[Instructions to follow] Whenever a line of the entries below holds the string "werden", copy that line and return it.

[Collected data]
________________

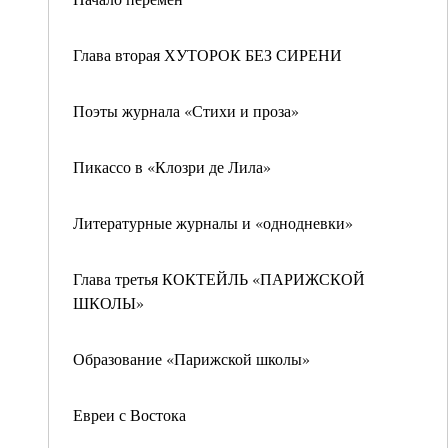
Глава вторая ХУТОРОК БЕЗ СИРЕНИ
Поэты журнала «Стихи и проза»
Пикассо в «Клозри де Лила»
Литературные журналы и «однодневки»
Глава третья КОКТЕЙЛЬ «ПАРИЖСКОЙ
ШКОЛЫ»
Образование «Парижской школы»
Евреи с Востока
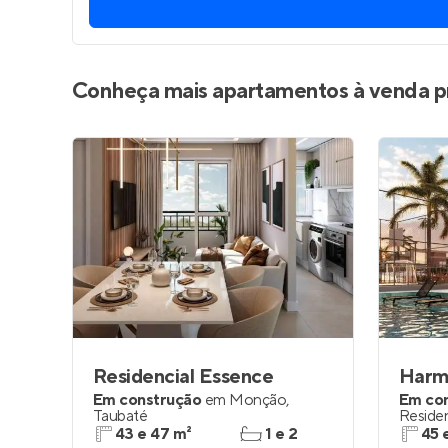
Entrar no Pa
Conheça mais apartamentos à venda p
Residencial Essence
Harm
Em construção
em
Monção
,
Em co
Taubaté
Residen
dos C
43 e 47 m²
1 e 2
45 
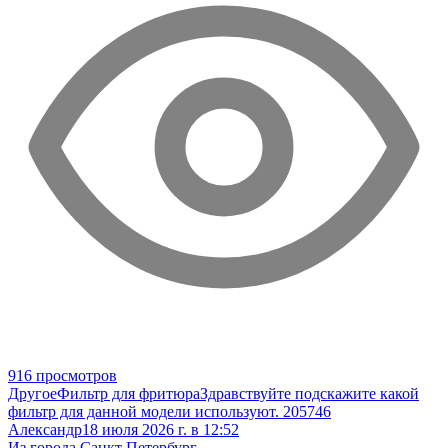
916 просмотров
Другое
Фильтр для фритюра
Здравствуйте подскажите какой
фильтр для данной модели используют. 205746
Александр
18 июля 2026 г. в 12:52
Из города Санкт Петербург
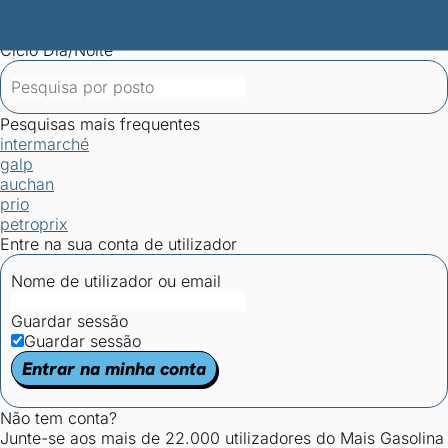
Mais Gasolina
Postos por concelho
Postos mais baratos
Mapa de
postos
Estatísticas dos combustíveis
Calculadoras
Ciclo Dia/Noite
Pesquisas mais frequentes
intermarché
galp
auchan
prio
petroprix
Entre na sua conta de utilizador
Nome de utilizador ou email
Guardar sessão
Guardar sessão
Entrar na minha conta
Não tem conta?
Junte-se aos mais de 22.000 utilizadores do Mais Gasolina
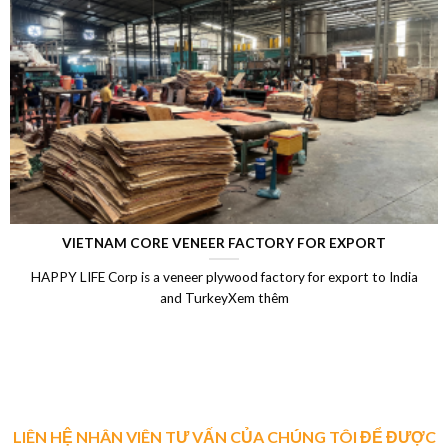
VIETNAM CORE VENEER FACTORY FOR EXPORT
HAPPY LIFE Corp is a veneer plywood factory for export to India
and TurkeyXem thêm
LIÊN HỆ NHÂN VIÊN TƯ VẤN CỦA CHÚNG TÔI ĐỂ ĐƯỢC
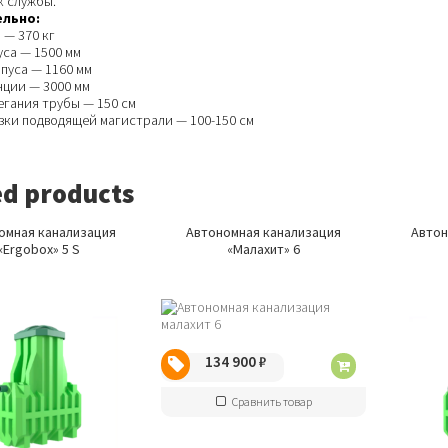
к службы.
льно:
 — 370 кг
уса — 1500 мм
пуса — 1160 мм
нции — 3000 мм
егания трубы — 150 см
езки подводящей магистрали — 100-150 см
ed products
омная канализация
Автономная канализация
Автон
«Ergobox» 5 S
«Малахит» 6
134 900
₽
Сравнить товар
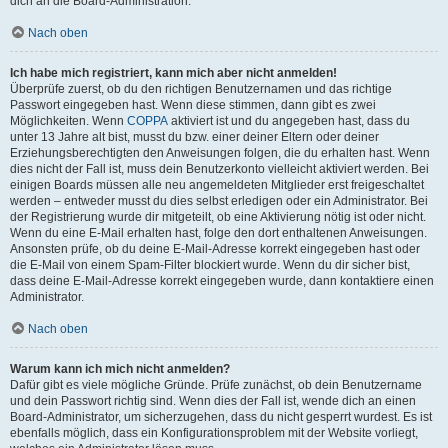
dich an die Board-Administration.
Nach oben
Ich habe mich registriert, kann mich aber nicht anmelden!
Überprüfe zuerst, ob du den richtigen Benutzernamen und das richtige
Passwort eingegeben hast. Wenn diese stimmen, dann gibt es zwei
Möglichkeiten. Wenn
COPPA
aktiviert ist und du angegeben hast, dass du
unter 13 Jahre alt bist, musst du bzw. einer deiner Eltern oder deiner
Erziehungsberechtigten den Anweisungen folgen, die du erhalten hast. Wenn
dies nicht der Fall ist, muss dein Benutzerkonto vielleicht aktiviert werden. Bei
einigen Boards müssen alle neu angemeldeten Mitglieder erst freigeschaltet
werden – entweder musst du dies selbst erledigen oder ein Administrator. Bei
der Registrierung wurde dir mitgeteilt, ob eine Aktivierung nötig ist oder nicht.
Wenn du eine E-Mail erhalten hast, folge den dort enthaltenen Anweisungen.
Ansonsten prüfe, ob du deine E-Mail-Adresse korrekt eingegeben hast oder
die E-Mail von einem Spam-Filter blockiert wurde. Wenn du dir sicher bist,
dass deine E-Mail-Adresse korrekt eingegeben wurde, dann kontaktiere einen
Administrator.
Nach oben
Warum kann ich mich nicht anmelden?
Dafür gibt es viele mögliche Gründe. Prüfe zunächst, ob dein Benutzername
und dein Passwort richtig sind. Wenn dies der Fall ist, wende dich an einen
Board-Administrator, um sicherzugehen, dass du nicht gesperrt wurdest. Es ist
ebenfalls möglich, dass ein Konfigurationsproblem mit der Website vorliegt,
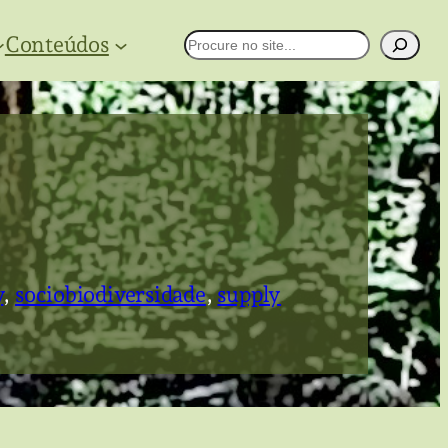
Conteúdos
Pesquisar
y
, 
sociobiodiversidade
, 
supply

________________

[Output below]
dies nicht der Fall ist, muss dein Benutzerkonto vielleicht aktiviert werden. Bei
werden – entweder musst du dies selbst erledigen oder ein Administrator. Bei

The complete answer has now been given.